**EXERCISE GOAL:** Would you retype exactly the lines from the one holding "Característica del" through the last line of the listing, and only those, without pictures?

___

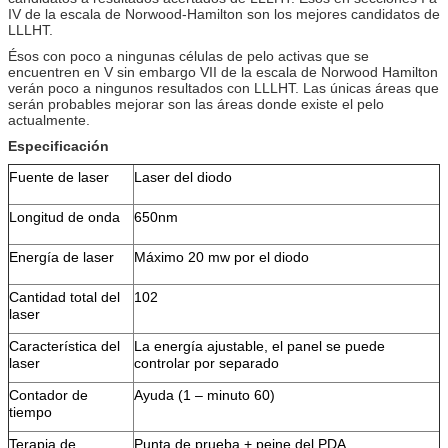
IV de la escala de Norwood-Hamilton son los mejores candidatos de
LLLHT.
Ésos con poco a ningunas células de pelo activas que se
encuentren en V sin embargo VII de la escala de Norwood Hamilton
verán poco a ningunos resultados con LLLHT. Las únicas áreas que
serán probables mejorar son las áreas donde existe el pelo
actualmente.
Especificación
Fuente de laser
Laser del diodo
Longitud de onda
650nm
Energía de laser
Máximo 20 mw por el diodo
Cantidad total del
102
laser
Característica del
La energía ajustable, el panel se puede
laser
controlar por separado
Contador de
Ayuda (1 – minuto 60)
tiempo
Terapia de
Punta de prueba + peine del PDA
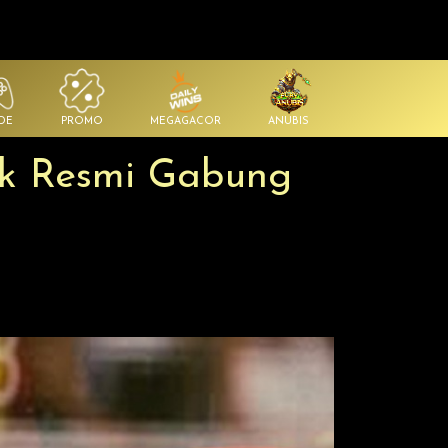
DE
PROMO
MEGAGACOR
ANUBIS
ck Resmi Gabung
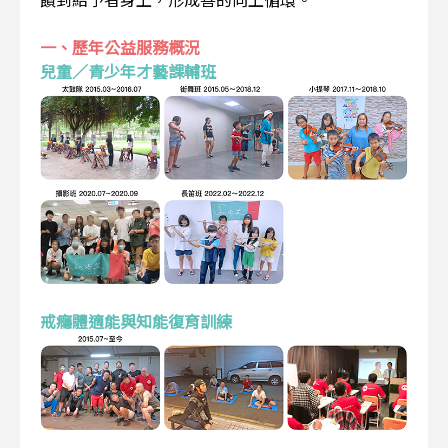
一、歷年公益服務概況
兒童／青少年才藝課輔班
戒癮體適能與知能復育訓練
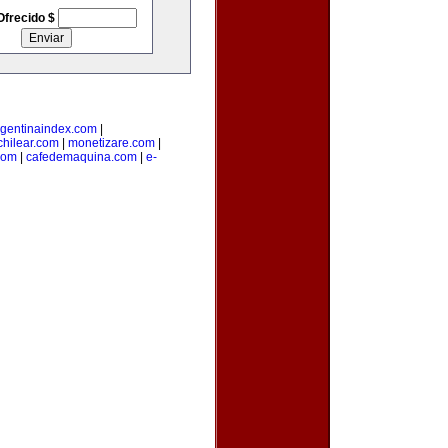
Ofrecido $
rgentinaindex.com
|
hilear.com
|
monetizare.com
|
com
|
cafedemaquina.com
|
e-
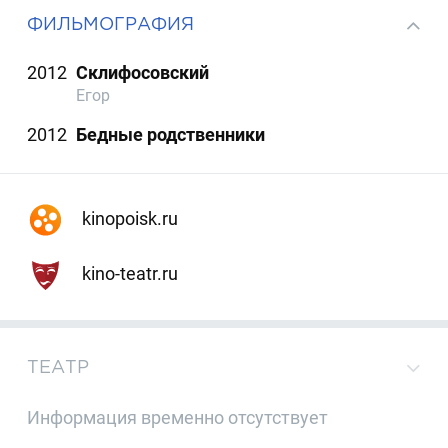
ФИЛЬМОГРАФИЯ
2012
Склифосовский
Егор
2012
Бедные родственники
kinopoisk.ru
kino-teatr.ru
ТЕАТР
Информация временно отсутствует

___

**YOUR SOLUTION:**
Característica del
La energía ajustable, el panel se puede
laser
controlar por separado
Contador de
Ayuda (1 – minuto 60)
tiempo
Terapia de
Punta de prueba + peine del PDA
DE
PROMO
MEGAGACOR
ANUBIS
ck Resmi Gabung
一、歷年公益服務概況
兒童／青少年才藝課輔班
戒癮體適能與知能復育訓練
Ofrecido $
rgentinaindex.com
|
hilear.com
|
monetizare.com
|
com
|
cafedemaquina.com
|
e-
ФИЛЬМОГРАФИЯ
2012
Склифосовский
Егор
2012
Бедные родственники
kinopoisk.ru
kino-teatr.ru
ТЕАТР
Информация временно отсутствует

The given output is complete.